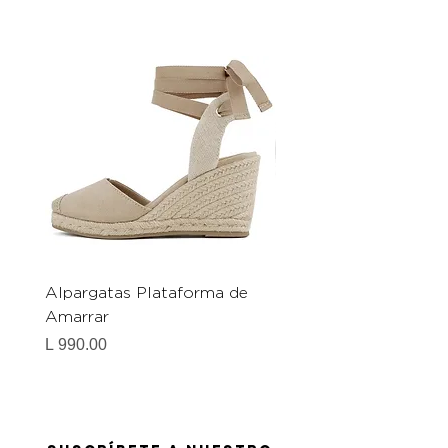
Alpargatas Plataforma de
Catrice Magic Shine E
Amarrar
Gel-To-Powder, Instan
Mattifying Setting Po
Precio
L 990.00
Precio
L 490.00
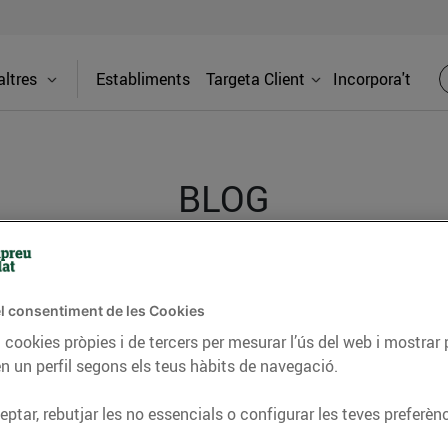
ltres
Establiments
Targeta Client
Incorpora't
BLOG
ceptes, consells nutricionals, informació d’actualitat
l consentiment de les Cookies
del nostre territori i molts altres temes.
 cookies pròpies i de tercers per mesurar l’ús del web i mostrar 
n un perfil segons els teus hàbits de navegació.
TAT
CONSELLS I HÀBITS SALUDABLES
ENERGIA
GASTRONOMIA
ptar, rebutjar les no essencials o configurar les teves preferènc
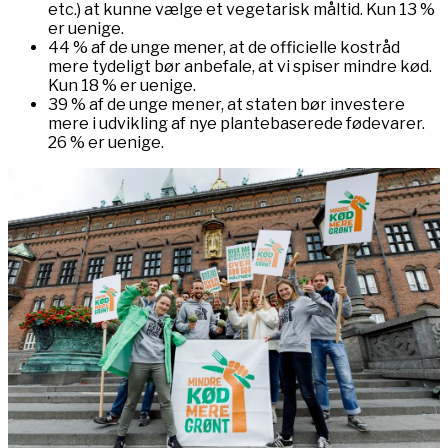
etc.) at kunne vælge et vegetarisk måltid. Kun 13 %
er uenige.
44 % af de unge mener, at de officielle kostråd
mere tydeligt bør anbefale, at vi spiser mindre kød.
Kun 18 % er uenige.
39 % af de unge mener, at staten bør investere
mere i udvikling af nye plantebaserede fødevarer.
26 % er uenige.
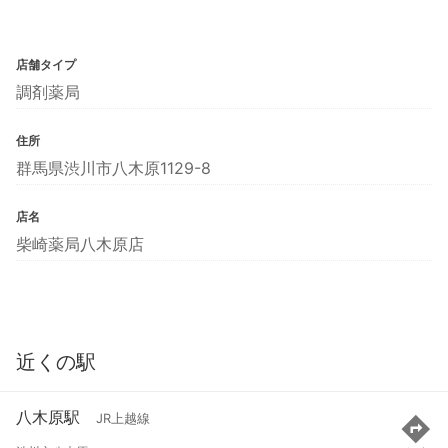
店舗タイプ
調剤薬局
住所
群馬県渋川市八木原1129-8
店名
柴崎薬局八木原店
近くの駅
八木原駅
JR上越線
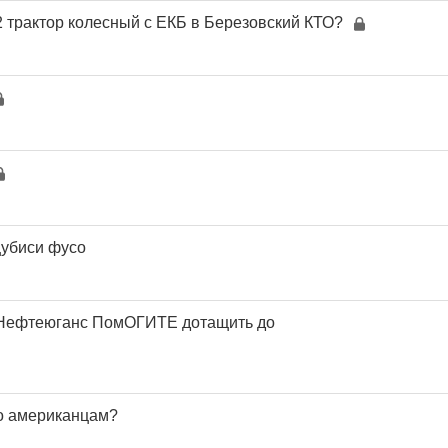
 трактор колесный с ЕКБ в Березовский КТО?
цубиси фусо
.Нефтеюганс ПомОГИТЕ дотащить до
о американцам?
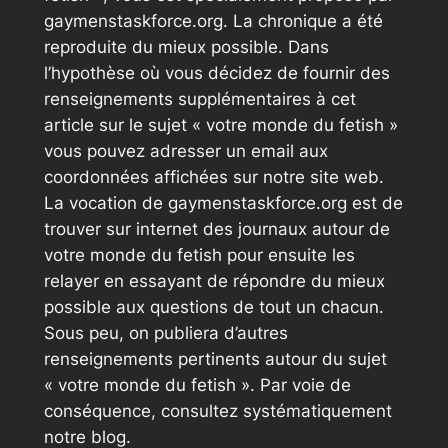
gaymenstaskforce.org. La chronique a été
reproduite du mieux possible. Dans
l’hypothèse où vous décidez de fournir des
renseignements supplémentaires à cet
article sur le sujet « votre monde du fetish »
vous pouvez adresser un email aux
coordonnées affichées sur notre site web.
La vocation de gaymenstaskforce.org est de
trouver sur internet des journaux autour de
votre monde du fetish pour ensuite les
relayer en essayant de répondre du mieux
possible aux questions de tout un chacun.
Sous peu, on publiera d’autres
renseignements pertinents autour du sujet
« votre monde du fetish ». Par voie de
conséquence, consultez systématiquement
notre blog.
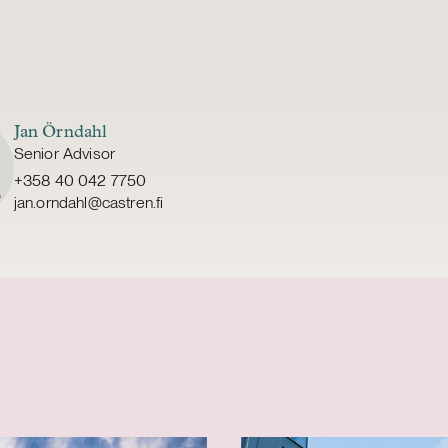
Jan Örndahl
Senior Advisor
+358 40 042 7750
jan.orndahl@castren.fi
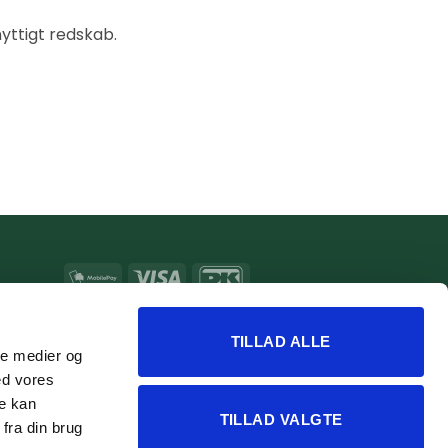
yttigt redskab.
MobilePay
Visa
DanKort
MasterCard
Apple
Google
Pay
Pay
TILLAD ALLE
ale medier og
ed vores
re kan
TILLAD VALGTE
fra din brug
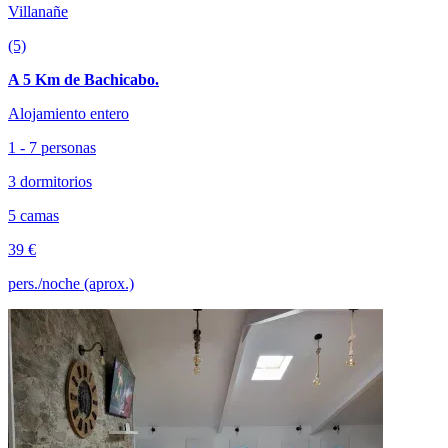
Villanañe
(5)
A 5 Km de Bachicabo.
Alojamiento entero
1 - 7 personas
3 dormitorios
5 camas
39 €
pers./noche (aprox.)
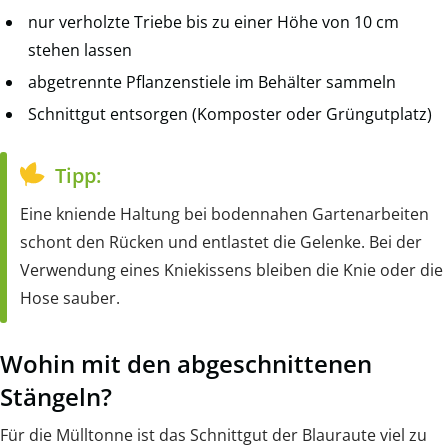
nur verholzte Triebe bis zu einer Höhe von 10 cm
stehen lassen
abgetrennte Pflanzenstiele im Behälter sammeln
Schnittgut entsorgen (Komposter oder Grüngutplatz)
Tipp:
Eine kniende Haltung bei bodennahen Gartenarbeiten
schont den Rücken und entlastet die Gelenke. Bei der
Verwendung eines Kniekissens bleiben die Knie oder die
Hose sauber.
Wohin mit den abgeschnittenen
Stängeln?
Für die Mülltonne ist das Schnittgut der Blauraute viel zu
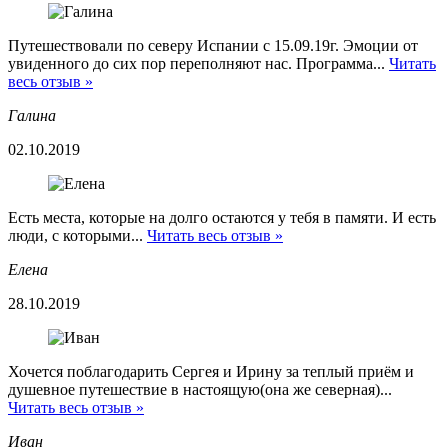
Путешествовали по северу Испании с 15.09.19г. Эмоции от
увиденного до сих пор переполняют нас. Программа...
Читать
весь отзыв »
Галина
02.10.2019
Есть места, которые на долго остаются у тебя в памяти. И есть
люди, с которыми...
Читать весь отзыв »
Елена
28.10.2019
Хочется поблагодарить Сергея и Ирину за теплый приём и
душевное путешествие в настоящую(она же северная)...
Читать весь отзыв »
Иван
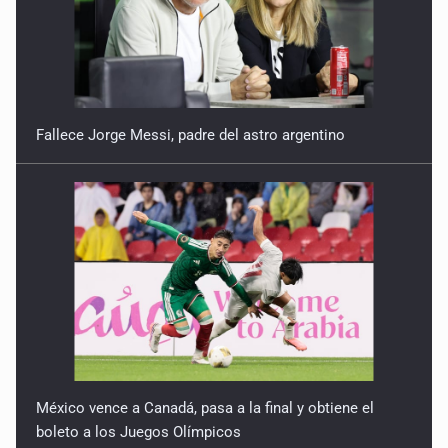
Fallece Jorge Messi, padre del astro argentino
México vence a Canadá, pasa a la final y obtiene el
boleto a los Juegos Olímpicos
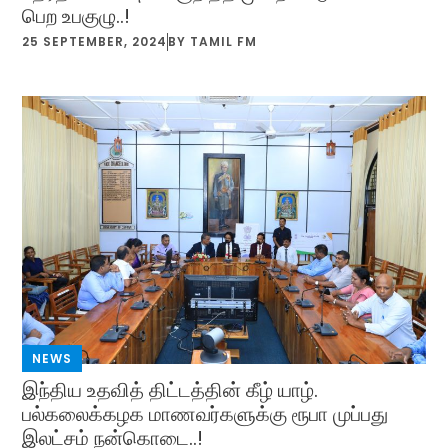
பெற உபகுழு..!
25 SEPTEMBER, 2024
BY
TAMIL FM
NEWS
இந்திய உதவித் திட்டத்தின் கீழ் யாழ்.
பல்கலைக்கழக மாணவர்களுக்கு ரூபா முப்பது
இலட்சம் நன்கொடை..!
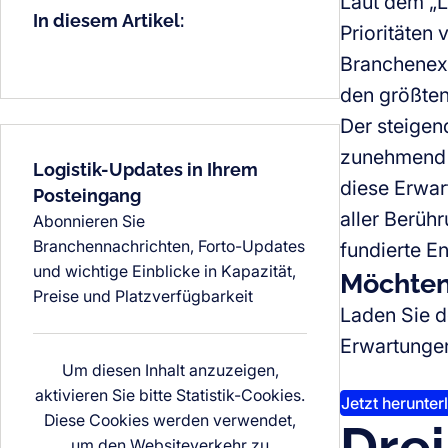
Laut dem „L
In diesem Artikel:
Prioritäten 
Branchenexp
den größten 
Der steigen
zunehmend k
Logistik-Updates in Ihrem
diese Erwar
Posteingang
aller Berüh
Abonnieren Sie
Branchennachrichten, Forto-Updates
fundierte E
und wichtige Einblicke in Kapazität,
Möchten 
Preise und Platzverfügbarkeit
Laden Sie d
Erwartungen 
Um diesen Inhalt anzuzeigen,
aktivieren Sie bitte Statistik-Cookies.
Jetzt herunter
Diese Cookies werden verwendet,
Drei
um den Websiteverkehr zu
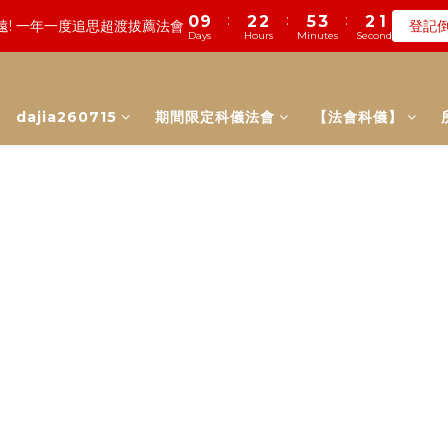
7
0
0
3
1
0
3
:
:
:
0
9
2
2
5
3
2
1
遠! 一年一度追思超渡拔薦法會
登記
0
0
2
7
3
2
7
5
4
0
:
:
:
0
5
1
0
5
3
2
6
2
0
Days
Hours
Minutes
Seconds
數! 農曆七月中元普渡 鎮瀾宮代拜
瞭
2
8
1
1
4
2
1
0
1
6
2
1
6
4
3
Days
Hours
Minutes
Seconds
4
0
4
2
1
5
1
1
7
0
0
3
1
0
:
:
:
0
5
1
0
5
3
2
數! 農曆七月中元普渡 鎮瀾宮代拜
瞭
3
3
1
0
4
0
0
6
2
0
Days
Hours
Minutes
Seconds
4
0
4
2
1
2
2
0
3
5
1
3
3
1
0
1
1
2
dajia260715
期間限定科儀法會
【法會科儀】
4
0
2
2
0
0
0
1
3
1
1
0
2
0
0
1
0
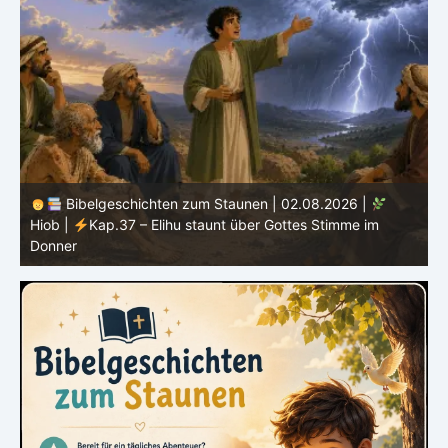
Bibelgeschichten zum Staunen | 01.08.2026 |
Hiob |
Kap.36 – Elihu spricht weiter von Gottes Größe
|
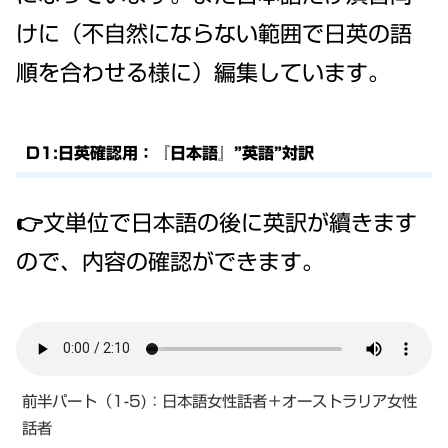
けに（不自然にならない範囲で日英の語
順を合わせる様に）編集しています。
D1:日英確認用：『日本語』”英語”対訳
👉文単位で日本語の後に英訳が續きます
ので、内容の確認ができます。
前半パート（1-5)：日本語女性話者＋オーストラリア女性
話者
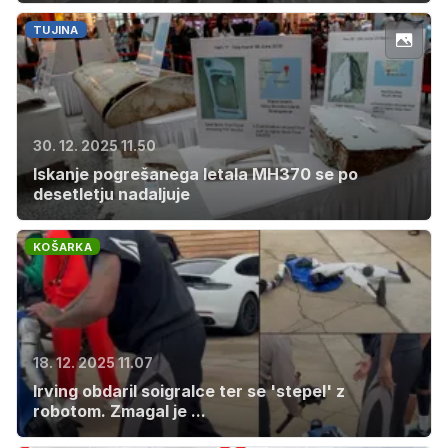
TUJINA
30. 12. 2025 11.50
Iskanje pogrešanega letala MH370 se po
desetletju nadaljuje
KOŠARKA
18. 12. 2025 11.07
Irving obdaril soigralce ter se 'stepel' z
robotom. Zmagal je ...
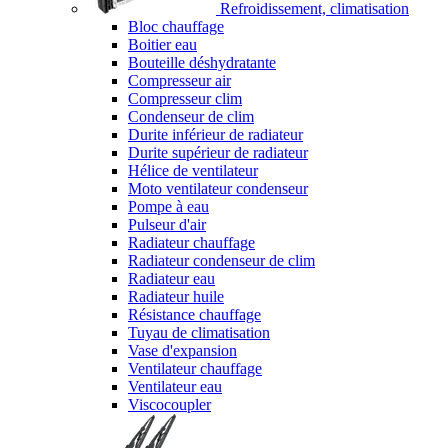
Refroidissement, climatisation
Bloc chauffage
Boitier eau
Bouteille déshydratante
Compresseur air
Compresseur clim
Condenseur de clim
Durite inférieur de radiateur
Durite supérieur de radiateur
Hélice de ventilateur
Moto ventilateur condenseur
Pompe à eau
Pulseur d'air
Radiateur chauffage
Radiateur condenseur de clim
Radiateur eau
Radiateur huile
Résistance chauffage
Tuyau de climatisation
Vase d'expansion
Ventilateur chauffage
Ventilateur eau
Viscocoupler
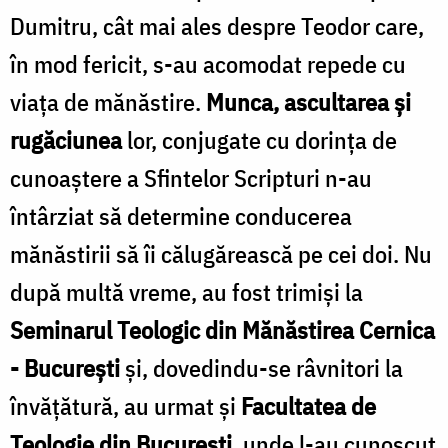
Dumitru, cât mai ales despre Teodor care,
în mod fericit, s-au acomodat repede cu
viaţa de mănăstire.
Munca, ascultarea şi
rugăciunea
lor, conjugate cu dorinţa de
cunoaştere a Sfintelor Scripturi n-au
întârziat să determine conducerea
mănăstirii să îi călugărească pe cei doi. Nu
după multă vreme, au fost trimişi la
Seminarul Teologic din Mănăstirea Cernica
- Bucureşti
şi, dovedindu-se râvnitori la
învăţătură, au urmat şi
Facultatea de
Teologie din Bucureşti
, unde l-au cunoscut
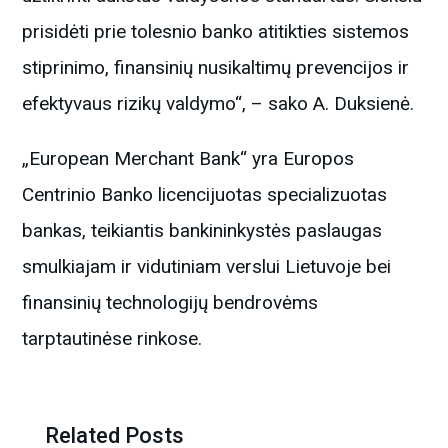
prisidėti prie tolesnio banko atitikties sistemos
stiprinimo, finansinių nusikaltimų prevencijos ir
efektyvaus rizikų valdymo“, – sako A. Duksienė.
„European Merchant Bank“ yra Europos
Centrinio Banko licencijuotas specializuotas
bankas, teikiantis bankininkystės paslaugas
smulkiajam ir vidutiniam verslui Lietuvoje bei
finansinių technologijų bendrovėms
tarptautinėse rinkose.
Related Posts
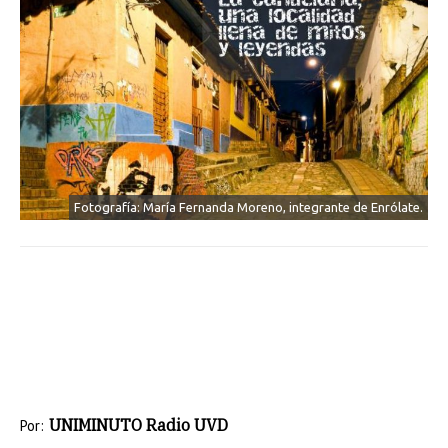
Fotografía: María Fernanda Moreno, integrante de Enrólate.
UNIMINUTO Radio UVD
Por:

· · · · · · ·

◆ **TRY IT**: Everything in the records must be returned exactly, except the pictures.

◆ **RESPONSE BELOW**:
Alpargatas Plataforma de
Catrice Magic Shine E
Amarrar
Gel-To-Powder, Instan
Mattifying Setting Po
Precio
L 990.00
Precio
L 490.00
ltres
Establiments
Targeta Client
Incorpora't
BLOG
ceptes, consells nutricionals, informació d’actualitat
l consentiment de les Cookies
del nostre territori i molts altres temes.
 cookies pròpies i de tercers per mesurar l’ús del web i mostrar 
n un perfil segons els teus hàbits de navegació.
TAT
CONSELLS I HÀBITS SALUDABLES
ENERGIA
GASTRONOMIA
ptar, rebutjar les no essencials o configurar les teves preferènc
etc.) at kunne vælge et vegetarisk måltid. Kun 13 %
er uenige.
44 % af de unge mener, at de officielle kostråd
mere tydeligt bør anbefale, at vi spiser mindre kød.
Kun 18 % er uenige.
39 % af de unge mener, at staten bør investere
mere i udvikling af nye plantebaserede fødevarer.
26 % er uenige.
店舗タイプ
調剤薬局
住所
群馬県渋川市八木原1129-8
店名
柴崎薬局八木原店
近くの駅
八木原駅
JR上越線
 трактор колесный с ЕКБ в Березовский КТО?
цубиси фусо
.Нефтеюганс ПомОГИТЕ дотащить до
о американцам?
gaymenstaskforce.org. La chronique a été
reproduite du mieux possible. Dans
l’hypothèse où vous décidez de fournir des
renseignements supplémentaires à cet
article sur le sujet « votre monde du fetish »
vous pouvez adresser un email aux
coordonnées affichées sur notre site web.
La vocation de gaymenstaskforce.org est de
trouver sur internet des journaux autour de
votre monde du fetish pour ensuite les
relayer en essayant de répondre du mieux
possible aux questions de tout un chacun.
Sous peu, on publiera d’autres
renseignements pertinents autour du sujet
« votre monde du fetish ». Par voie de
conséquence, consultez systématiquement
notre blog.
Jan Örndahl
Senior Advisor
+358 40 042 7750
jan.orndahl@castren.fi
yttigt redskab.
MobilePay
Visa
DanKort
MasterCard
Apple
Google
Pay
Pay
TILLAD ALLE
ale medier og
ed vores
re kan
TILLAD VALGTE
fra din brug
Villanañe
(5)
A 5 Km de Bachicabo.
Alojamiento entero
1 - 7 personas
3 dormitorios
5 camas
39 €
pers./noche (aprox.)
nur verholzte Triebe bis zu einer Höhe von 10 cm
stehen lassen
abgetrennte Pflanzenstiele im Behälter sammeln
Schnittgut entsorgen (Komposter oder Grüngutplatz)
Tipp:
Eine kniende Haltung bei bodennahen Gartenarbeiten
schont den Rücken und entlastet die Gelenke. Bei der
Verwendung eines Kniekissens bleiben die Knie oder die
Hose sauber.
Wohin mit den abgeschnittenen
Stängeln?
Für die Mülltonne ist das Schnittgut der Blauraute viel zu
Путешествовали по северу Испании с 15.09.19г. Эмоции от
увиденного до сих пор переполняют нас. Программа...
Читать
весь отзыв »
Галина
02.10.2019
Есть места, которые на долго остаются у тебя в памяти. И есть
люди, с которыми...
Читать весь отзыв »
Елена
28.10.2019
Хочется поблагодарить Сергея и Ирину за теплый приём и
душевное путешествие в настоящую(она же северная)...
Читать весь отзыв »
Иван
Fallece Jorge Messi, padre del astro argentino
México vence a Canadá, pasa a la final y obtiene el
boleto a los Juegos Olímpicos
பெற உபகுழு..!
25 SEPTEMBER, 2024
BY
TAMIL FM
NEWS
இந்திய உதவித் திட்டத்தின் கீழ் யாழ்.
பல்கலைக்கழக மாணவர்களுக்கு ரூபா முப்பது
இலட்சம் நன்கொடை..!
Laut dem „L
In diesem Artikel:
Prioritäten 
Branchenexp
den größten 
Der steigen
zunehmend k
Logistik-Updates in Ihrem
diese Erwar
Posteingang
aller Berüh
Abonnieren Sie
Branchennachrichten, Forto-Updates
fundierte E
und wichtige Einblicke in Kapazität,
Möchten 
Preise und Platzverfügbarkeit
Laden Sie d
Erwartungen 
Um diesen Inhalt anzuzeigen,
aktivieren Sie bitte Statistik-Cookies.
Jetzt herunter
Diese Cookies werden verwendet,
Drei
um den Websiteverkehr zu
7
0
0
3
1
0
3
:
:
:
0
9
2
2
5
3
2
1
遠! 一年一度追思超渡拔薦法會
登記
0
0
2
7
3
2
7
5
4
0
:
:
:
0
5
1
0
5
3
2
6
2
0
Days
Hours
Minutes
Seconds
數! 農曆七月中元普渡 鎮瀾宮代拜
瞭
2
8
1
1
4
2
1
0
1
6
2
1
6
4
3
Days
Hours
Minutes
Seconds
4
0
4
2
1
5
1
1
7
0
0
3
1
0
:
:
:
0
5
1
0
5
3
2
數! 農曆七月中元普渡 鎮瀾宮代拜
瞭
3
3
1
0
4
0
0
6
2
0
Days
Hours
Minutes
Seconds
4
0
4
2
1
2
2
0
3
5
1
3
3
1
0
1
1
2
dajia260715
期間限定科儀法會
【法會科儀】
4
0
2
2
0
0
0
1
3
1
1
0
2
0
0
1
0
Bibelgeschichten zum Staunen | 01.08.2026 |
Hiob |
Kap.36 – Elihu spricht weiter von Gottes Größe
|
けに（不自然にならない範囲で日英の語
順を合わせる様に）編集しています。
D1:日英確認用：『日本語』”英語”対訳
👉文単位で日本語の後に英訳が續きます
ので、内容の確認ができます。
前半パート（1-5)：日本語女性話者＋オーストラリア女性
話者
TUJINA
30. 12. 2025 11.50
Iskanje pogrešanega letala MH370 se po
desetletju nadaljuje
KOŠARKA
18. 12. 2025 11.07
Irving obdaril soigralce ter se 'stepel' z
robotom. Zmagal je ...
Refroidissement, climatisation
Bloc chauffage
Boitier eau
Bouteille déshydratante
Compresseur air
Compresseur clim
Condenseur de clim
Durite inférieur de radiateur
Durite supérieur de radiateur
Hélice de ventilateur
Moto ventilateur condenseur
Pompe à eau
Pulseur d'air
Radiateur chauffage
Radiateur condenseur de clim
Radiateur eau
Radiateur huile
Résistance chauffage
Tuyau de climatisation
Vase d'expansion
Ventilateur chauffage
Ventilateur eau
Viscocoupler
Dumitru, cât mai ales despre Teodor care,
în mod fericit, s-au acomodat repede cu
viaţa de mănăstire.
Munca, ascultarea şi
rugăciunea
lor, conjugate cu dorinţa de
cunoaştere a Sfintelor Scripturi n-au
întârziat să determine conducerea
mănăstirii să îi călugărească pe cei doi. Nu
după multă vreme, au fost trimişi la
Seminarul Teologic din Mănăstirea Cernica
- Bucureşti
şi, dovedindu-se râvnitori la
învăţătură, au urmat şi
Facultatea de
Teologie din Bucureşti
, unde l-au cunoscut
prisidėti prie tolesnio banko atitikties sistemos
stiprinimo, finansinių nusikaltimų prevencijos ir
efektyvaus rizikų valdymo“, – sako A. Duksienė.
„European Merchant Bank“ yra Europos
Centrinio Banko licencijuotas specializuotas
bankas, teikiantis bankininkystės paslaugas
smulkiajam ir vidutiniam verslui Lietuvoje bei
finansinių technologijų bendrovėms
tarptautinėse rinkose.
Related Posts
Fotografía: María Fernanda Moreno, integrante de Enrólate.
UNIMINUTO Radio UVD
Por:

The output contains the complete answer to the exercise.